Weather Concerns Hover Over Last Shuttle Launch
CAPE CANAVERAL (CBS4)- For 30 years, the launch of space shuttles every couple of months or so has become a routine way of life in the minds of many Americans.
On Friday that all ends when, for the last time, a space shuttle launches from Kennedy Space Center.
According to CBS4's Stephen Stock reporting from the Kennedy Space Center, NASA managers said they had only three minor issues out at the launch pad overnight, including a faulty fire alarm that went off, a false alarm and a couple of chilling units that stopped working. But two of three of those units are back up and working.
Stock, who is covering his 41st space shuttle launch said that like many other launch attempts, this one could be delayed by bad weather.
It has been 134 previous times a space shuttle has stood, poised for flight on its launch pad. Mike Moses, the Shuttle Mission Management Team Chairman said Atlantis, on pad 39-A, is simply waiting on its crew.
"The team is ready," Moses said. "They're prepared. Everything is in the right spot. This is a normal countdown for us. It's time to go."
Though the players may be ready, mother nature may not be.
Weather forecasters said the chance of lightning and thunderstorms within 20 miles of the launch pad on Friday morning could force a scrub and push back the launch attempt to Saturday.
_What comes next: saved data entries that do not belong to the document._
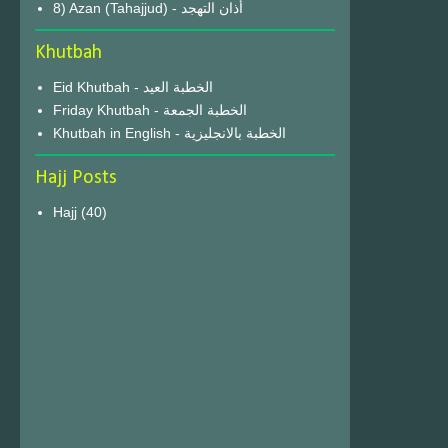
8) Azan (Tahajjud) - أذان التهجد
Khutbah
Eid Khutbah - الخطبة العيد
Friday Khutbah - الخطبة الجمعة
Khutbah in English - الخطبة بالانجليزية
Hajj Posts
Hajj
(40)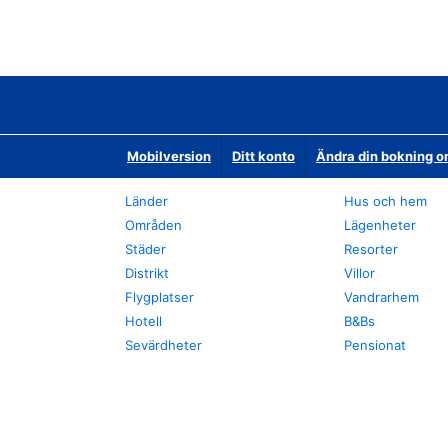
Mobilversion
Ditt konto
Ändra din bokning o
Länder
Hus och hem
Områden
Lägenheter
Städer
Resorter
Distrikt
Villor
Flygplatser
Vandrarhem
Hotell
B&Bs
Sevärdheter
Pensionat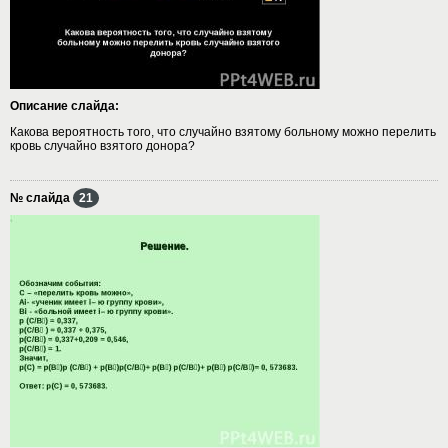
Описание слайда:
Какова вероятность того, что случайно взятому больному можно перелить
кровь случайно взятого донора?
№ слайда
21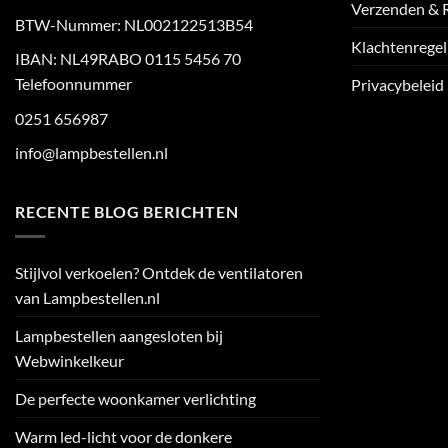
Verzenden & 
BTW-Nummer: NL002122513B54
Klachtenregel
IBAN: NL49RABO 0115 5456 70
Telefoonnummer
Privacybeleid
0251 656987
info@lampbestellen.nl
RECENTE BLOG BERICHTEN
Stijlvol verkoelen? Ontdek de ventilatoren
van Lampbestellen.nl
Lampbestellen aangesloten bij
Webwinkelkeur
De perfecte woonkamer verlichting
Warm led-licht voor de donkere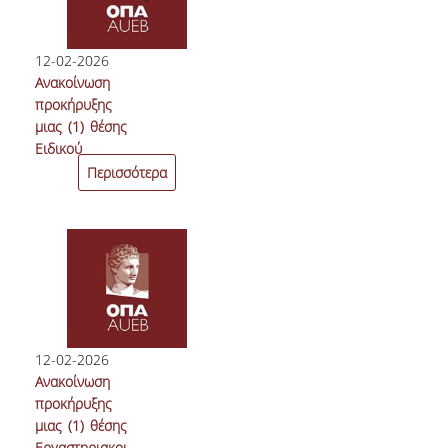
Αθηνών, από
τον
Υφυπουργό
12-02-2026
Εξωτερικών,
Ανακοίνωση
Χάρη
προκήρυξης
Θεοχάρη
μιας (1) θέσης
Ειδικού
Τεχνικού
Περισσότερα
Εργαστηριακού
Προσωπικού
(Ε.Τ.Ε.Π.) του
Τμήματος
Οικονομικής
Επιστήμης της
Σχολής
Οικονομικών
12-02-2026
Επιστημών
Ανακοίνωση
του
προκήρυξης
Οικονομικού
μιας (1) θέσης
Πανεπιστημίου
Εργαστηριακού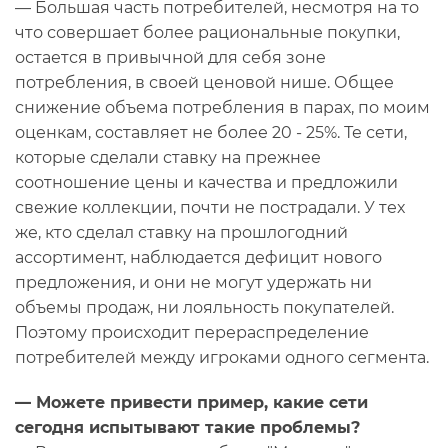
— Большая часть потребителей, несмотря на то
что совершает более рациональные покупки,
остается в привычной для себя зоне
потребления, в своей ценовой нише. Общее
снижение объема потребления в парах, по моим
оценкам, составляет не более 20 - 25%. Те сети,
которые сделали ставку на прежнее
соотношение цены и качества и предложили
свежие коллекции, почти не пострадали. У тех
же, кто сделал ставку на прошлогодний
ассортимент, наблюдается дефицит нового
предложения, и они не могут удержать ни
объемы продаж, ни лояльность покупателей.
Поэтому происходит перераспределение
потребителей между игроками одного сегмента.
— Можете привести пример, какие сети
сегодня испытывают такие проблемы?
"For launch, our main concern is still having showers and thunderstorms in the area," Shuttle weather officer Kathy Winters said. "So with, that we do have a 70% chance of weather prohibiting launch."
NASA expects as many as three quarters of a million people will line the roads and beaches in Brevard County Friday to witness this part of manned space history, and, that, could actually pose a problem for the launch team should weather force officials to scrub the launch.
"Because of the traffic concerns on a scrub we don't know that we could get everybody back 24 hours later and have the whole team ready to support with all the traffic delays getting home," Moses said.
Joe Delai, shuttle's payload manager, said "This is a very special mission for us."
Special not only because it's the last space shuttle mission, but also because Atlantis will be taking nearly a year's worth of supplies to the International Space Station, the most ever carried in the shuttle's payload bay.
"We're not the heaviest. But volume wise, we're the most. We've never carried this amount of payload up volume wise," said Delai.
And even before the last mission takes off for lower earth orbit, NASA managers, like Mike Moses, are already looking to the future and the goal of eventual deep space exploration by humans.
"We have still a lot to learn before we get a life support system all the way to Mars without a lot of maintenance. And that's just one example. The propulsion, the habitats, the EVA suits all that has to evolve," Moses explained.
But even as preparations focus on the future one can't help but join Mike Leinbach, the shuttle launch director in reflecting back over 30 years of history.
"The shuttle program to me was an evolutionary step off of the planet and into the heavens," he said. "We have learned to live and work in low earth orbit. And we've done that pretty well."